All of the selections are sung by baritone Detlef Roth, accompanied at the piano by Ulrich Eisenlohr. As can be inferred from the title, these are all songs structured around narrative; and, given that the texts are all German, one can assume that, for the most part, those narratives are on the dark side. Surprisingly, none of the texts are drawn from Des Knaben Wunderhorn, which tended to be Gustav Mahler’s preference for darkness. Wunderhorn texts appear in the Opus 79 Liederalbum für die Jugend (album of songs for the young), which can be found in Volume 3.

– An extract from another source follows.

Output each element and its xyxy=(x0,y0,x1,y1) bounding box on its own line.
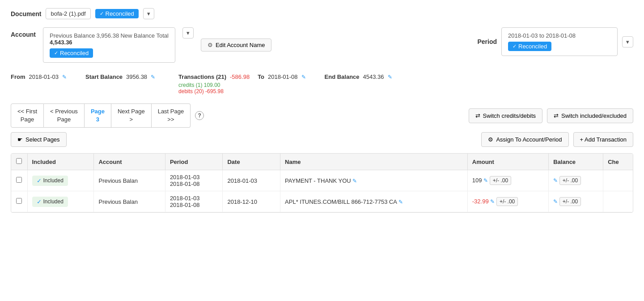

What struck me as particularly interesting In Volume 9 is that the second of the Opus 122 pair of ballads, “Die Flüchtlinge” (the fugitives), is the German translation by Julius Seybt of a poem by Percy Bysshe Shelley. Both of the Opus 122 ballads are also not strictly “songs,” since both of them involve expressive narration with piano accompaniment. From a personal point of view, the track on this album that I know best is the very first, “Die beiden Grenadiere” (the two grenadiers), the first of the three songs in Opus 49, which is the second of the Romanzen und Balladen (romances and ballads) books. Back when I lived in Los Angeles, I worked on this with a baritone colleague; and we were both amused by the interjection of “La Marseillaise” towards the conclusion of the song. Heine’s text is an ironic account of two French soldiers that have seen defeat in both Russia and Germany, and Schumann’s motivic insertion just provides another twist of the knife.